Records shown:
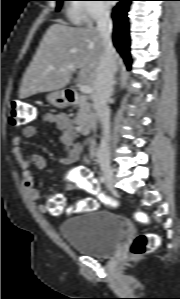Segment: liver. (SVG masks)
I'll use <instances>...</instances> for the list:
<instances>
[{"label": "liver", "mask_w": 180, "mask_h": 299, "mask_svg": "<svg viewBox=\"0 0 180 299\" xmlns=\"http://www.w3.org/2000/svg\"><path fill=\"white\" fill-rule=\"evenodd\" d=\"M104 43L97 28L71 27L62 21L51 25L43 36L29 67L22 79L19 91L21 99L37 93L63 89L79 70L78 82L94 91L96 72ZM116 70L120 57L114 50ZM53 66L54 70H49Z\"/></svg>", "instance_id": "liver-1"}]
</instances>
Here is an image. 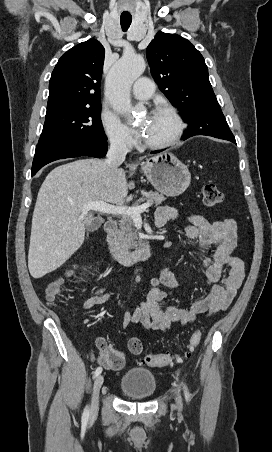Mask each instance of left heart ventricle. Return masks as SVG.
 I'll return each instance as SVG.
<instances>
[{"label": "left heart ventricle", "mask_w": 272, "mask_h": 452, "mask_svg": "<svg viewBox=\"0 0 272 452\" xmlns=\"http://www.w3.org/2000/svg\"><path fill=\"white\" fill-rule=\"evenodd\" d=\"M143 138L148 142H161L174 130L173 120L164 113H155L142 121Z\"/></svg>", "instance_id": "1"}]
</instances>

Exercise aim: After reading the records above, give the number of lines that include "white", and add nothing else.

Answer to this exercise: 2